Pendant ce temps, il fallait rester planqués. Max, Frida, et Reinhard, n’avaient pas beaucoup bougé depuis qu’ils étaient sortis de l’Halbinsel. Par un miracle magnifique, Irmfried parvint à sortir vivant du quartier militaire, et les retrouva : Il y eut une liesse géante à eux quatre. Et puis, Valitch et ses sbires réapparurent deux semaines plus tard. Les cultistes de Nurgle et les cultistes de Tzeentch nouèrent donc une alliance bien temporaire, à cran, pour infiltrer Vitale Candiano au sein de la Vieille Ville ; Le démon de Nurgle dût être longuement apaisé pour accepter de devenir ainsi le pion de serviteurs de l’Architecte, et c’est uniquement parce qu’il reçut la promesse de tester l’une de ses toutes nouvelles maladies qu’il décida donc, d’un commun accord avec son hôte, d’accompagner les fils et filles du Chaos pour aller embêter les esthètes du Serpent. L’infiltration s’était déroulée sans accrocs, et à présent, ils n’avaient plus qu’à attendre de voir l’évolution de la ville de Nuln.
Irmfried et Max durent repartir. Ils avaient malheureusement une vie : Irmfried devait être déployé en manœuvre militaire. Max avait une famille à entretenir. Et puis, le problème, c’est qu’ils craignaient les représailles inévitables de Mémé Gâteuse, qui devait avoir appris de leur trahison dans les jours qui suivent. Irmfried avait sa sœur à mettre en sécurité, Max souhaitait faire déménager ses enfants.
Alors, pendant deux mois, Reinhard dût squatter silencieusement avec Frida et Candiano. À vivoter. Ils n’allaient pas mourir de faim : Un petit verger en face de la propriété était remplie de mûres et de pommes, et on était en plein été, il n’y avait donc pas à gérer le chauffage et la neige.
On entrait alors dans le mois de Sonnstill. Ils n’avaient alors plus aucune nouvelle de l’extérieur, et devenaient proprement incapables de savoir quelles étaient les conséquences de leurs actions : Qu’avait fait Mémé Gâteuse ? Comment Slaanesh avait-il réagit à l’introduction d’une maladie nouvelle dans ses rangs ? Où en étaient les répurgateurs qui devaient à présent être parfaitement au courant de la souillure Nurglite au sein de leurs murs ? Aucun indice. Pour l’heure, ce n’était pas grave. Cela le serait probablement par la suite.

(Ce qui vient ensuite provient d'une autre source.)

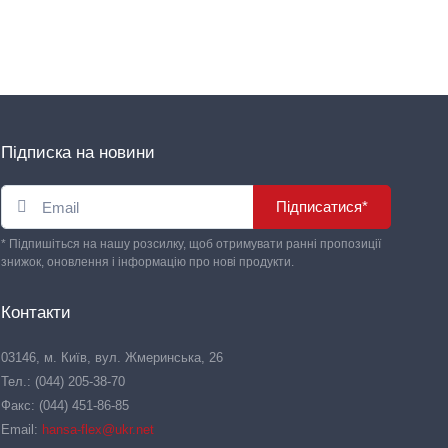
Підписка на новини
Підписатися*
* Підпишіться на нашу розсилку, щоб отримувати ранні пропозиції
знижок, оновлення і інформацію про нові продукти.
Контакти
03146, м. Київ, вул. Жмеринська, 26
Тел.: (044) 205-38-70
Факс: (044) 451-86-85
Email:
hansa-flex@ukr.net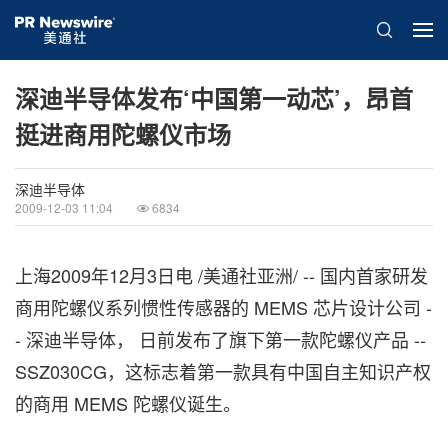
深迪半导体发布‘中国第一动芯’，昂首
挺进商用陀螺仪市场
深迪半导体
2009-12-03 11:04
6834
上海2009年12月3日电 /美通社亚洲/ -- 国内首家研发
商用陀螺仪系列惯性传感器的 MEMS 芯片设计公司 -
- 深迪半导体， 日前发布了旗下第一款陀螺仪产品 --
SSZ030CG，这标志着第一款具有中国自主知识产权
的商用 MEMS 陀螺仪诞生。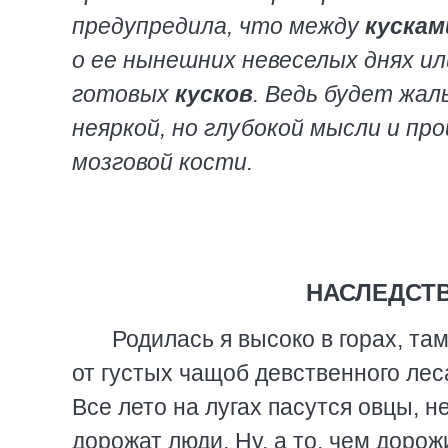
предупредила, что между
кускам
о ее нынешних невеселых днях 
готовых
кусков
. Ведь будет жал
неяркой, но глубокой мысли и пр
мозговой кости.
НАСЛЕДСТ
Родилась я высоко в горах, т
от густых чащоб девственного лес
Все лето на лугах пасутся овцы, 
дорожат люди. Ну, а то, чем доро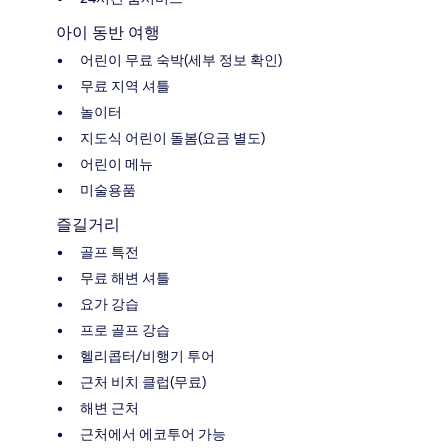
아이 동반 여행
어린이 무료 숙박(세부 정보 확인)
무료 지역 셔틀
놀이터
지도식 어린이 돌봄(요금 별도)
어린이 메뉴
미술용품
즐길거리
골프 특전
무료 해변 셔틀
요가 강습
프로 골프 강습
헬리콥터/비행기 투어
근처 비치 클럽(무료)
해변 근처
근처에서 에코투어 가능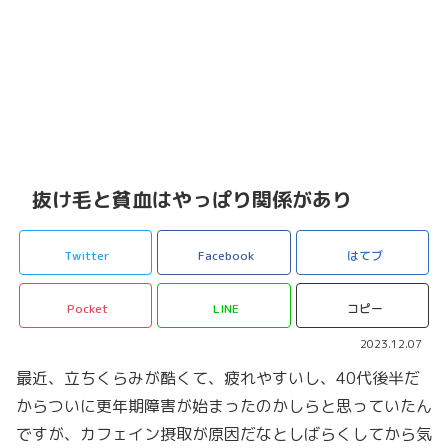
抜け毛と貧血はやっぱり関係があり
Twitter
Facebook
はてブ
Pocket
LINE
コピー
2023.12.07
最近、立ちくらみが酷くて、疲れやすいし、40代後半だ
からついに更年期障害が始まったのかしらと思っていたん
ですが、カフェイン摂取が原因だなとしばらくしてから気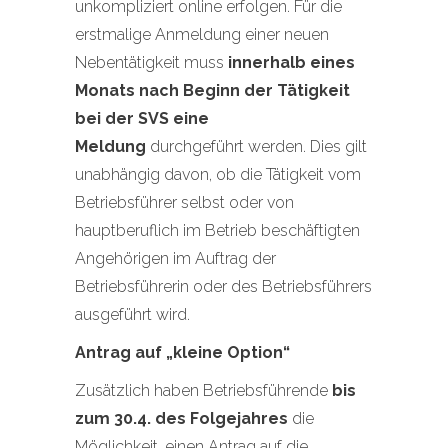
unkompliziert online erfolgen. Für die
erstmalige Anmeldung einer neuen
Nebentätigkeit muss
innerhalb eines
Monats nach Beginn der Tätigkeit
bei der SVS eine
Meldung
durchgeführt werden. Dies gilt
unabhängig davon, ob die Tätigkeit vom
Betriebsführer selbst oder von
hauptberuflich im Betrieb beschäftigten
Angehörigen im Auftrag der
Betriebsführerin oder des Betriebsführers
ausgeführt wird.
Antrag auf „kleine Option“
Zusätzlich haben Betriebsführende
bis
zum 30.4. des Folgejahres
die
Möglichkeit, einen Antrag auf die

Un soir, Reinhard était en train de somnoler sur le canapé. Il fut alors réveillé par la voix de Candiano : Comme elle était plus grave et gutturale, il savait que c’était une de ces petites périodes de quelques secondes où Furug’ath rappelait qu’il existait.
« Hey. Reinhard ? »
Furug’ath obligea Candiano à sourire dans le sourire le plus inhumain qui soit imaginable : Il souriait tellement qu’il découvrait jusqu’aux molaires les plus éloignées de la bouche du Tiléen.
« Chuuut… Vitale dort, je veux pas le réveiller.
Reinhard, je voulais te parler seul à seul. Toi et moi. »
Il regarda avec anxiété derrière-lui, vers la chambre que Frida avait réquisitionné. Elle devait dormir.
« Tu sais… Je vais le tuer à un moment, Candiano. Et ça sera pas beau à voir. Il va morfler.
Mais tu sais, rester autant dans le corps de quelqu’un ça fait… ça fait des choses. Je m’y suis attaché à ce crétin, tu vois ce que je veux dire ? Il braille, il pleure, il arrête pas de faire, « ouiiin ouiiiiin mon pauvre Raffaelle ! Où est mon Raffaelle ! »… Mais je l’aime bien, ce crétin. La vérité, il a attendrit mon vieux cœur putride. »
Il baissa un peu plus de ton, et approcha bien son visage pour confier un secret à Reinhard.
« C’est un peu comme toi et moi Reinhard. Je sais que tu m’aimes bien. Ça fait un moment qu’on est ensemble, toi et moi, on a créé des liens… Mais ça t’empêcheras pas d’essayer de me niquer un jour. Je le sais. C’est comme ça. Tu me feras jamais totalement confiance. Je fais genre je suis ton pote, là, maintenant, mais t’as pactisé avec Tzeentch, je sais que tu seras jamais totalement un type sur lequel je peux compter.
Tu sais pourquoi je te dis ça, Reinhard ? Tu sais pourquoi ?
Parce que je veux juste que tu saches une chose, petite mouche baveuse : Je t’aime bien. Si tu me soutiens, je t’apprendrai à devenir un grand type. À faire quelque chose de ta vie misérable.
Mais je suis pas un crétin. J’ai buté des gars plus courageux et plus retors que toi. Si tu penses me vendre, à Valitch, à Mémé, à quiconque, je le saurai avant toi. Et je te le jure : Je te torturerai comme t’as pas idée. »
Il se jeta alors à nouveau dans le canapé.
« Fais de beaux rêves mon petit Reinhard ! »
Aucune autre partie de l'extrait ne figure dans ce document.